-- Task details --
Search the records below for "ชั่วโมง 3,980 เยน]". Return that line and all remaining lines exactly.
*** Block opens ***
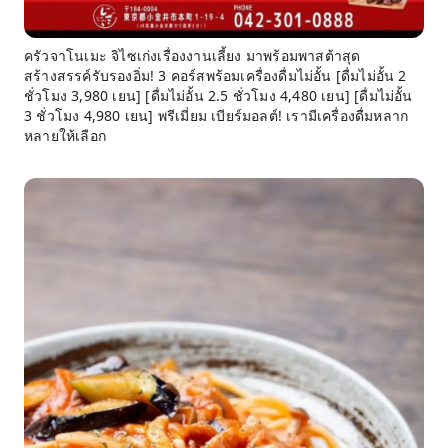
ครัวจาโนเมะ จิไซเก่งเรื่องงานเลี้ยง มาพร้อมพาสต้าสุด
สร้างสรรค์รับรองอิ่ม! 3 คอร์สพร้อมเครื่องดื่มไม่อั้น [ดื่มไม่อั้น 2
ชั่วโมง 3,980 เยน] [ดื่มไม่อั้น 2.5 ชั่วโมง 4,480 เยน] [ดื่มไม่อั้น
3 ชั่วโมง 4,980 เยน] พรีเมี่ยม เบียร์มอลต์! เรามีเครื่องดื่มหลาก
หลายให้เลือก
*** Block closes ***
-- Answer to this exercise --
ชั่วโมง 3,980 เยน] [ดื่มไม่อั้น 2.5 ชั่วโมง 4,480 เยน] [ดื่มไม่อั้น
3 ชั่วโมง 4,980 เยน] พรีเมี่ยม เบียร์มอลต์! เรามีเครื่องดื่มหลาก
หลายให้เลือก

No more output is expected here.